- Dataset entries
=== Begin Enclosure ===

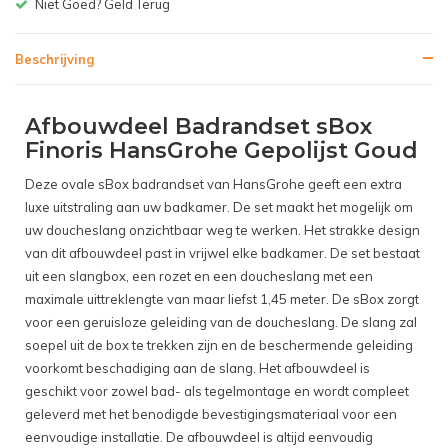
Gratis bezorgen v.a. € 150,-(NL)
Beschrijving
Afbouwdeel Badrandset sBox
Finoris HansGrohe Gepolijst Goud
Deze ovale sBox badrandset van HansGrohe geeft een extra
luxe uitstraling aan uw badkamer. De set maakt het mogelijk om
uw doucheslang onzichtbaar weg te werken. Het strakke design
van dit afbouwdeel past in vrijwel elke badkamer. De set bestaat
uit een slangbox, een rozet en een doucheslang met een
maximale uittreklengte van maar liefst 1,45 meter. De sBox zorgt
voor een geruisloze geleiding van de doucheslang. De slang zal
soepel uit de box te trekken zijn en de beschermende geleiding
voorkomt beschadiging aan de slang. Het afbouwdeel is
geschikt voor zowel bad- als tegelmontage en wordt compleet
geleverd met het benodigde bevestigingsmateriaal voor een
eenvoudige installatie. De afbouwdeel is altijd eenvoudig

=== End Enclosure ===

- Problem to solve
The answer is the line containing "Afbouwdeel Badrandset sBox" together with every line after it in the records, repeated exactly and with nothing else.

- Solution to this problem
Afbouwdeel Badrandset sBox
Finoris HansGrohe Gepolijst Goud
Deze ovale sBox badrandset van HansGrohe geeft een extra
luxe uitstraling aan uw badkamer. De set maakt het mogelijk om
uw doucheslang onzichtbaar weg te werken. Het strakke design
van dit afbouwdeel past in vrijwel elke badkamer. De set bestaat
uit een slangbox, een rozet en een doucheslang met een
maximale uittreklengte van maar liefst 1,45 meter. De sBox zorgt
voor een geruisloze geleiding van de doucheslang. De slang zal
soepel uit de box te trekken zijn en de beschermende geleiding
voorkomt beschadiging aan de slang. Het afbouwdeel is
geschikt voor zowel bad- als tegelmontage en wordt compleet
geleverd met het benodigde bevestigingsmateriaal voor een
eenvoudige installatie. De afbouwdeel is altijd eenvoudig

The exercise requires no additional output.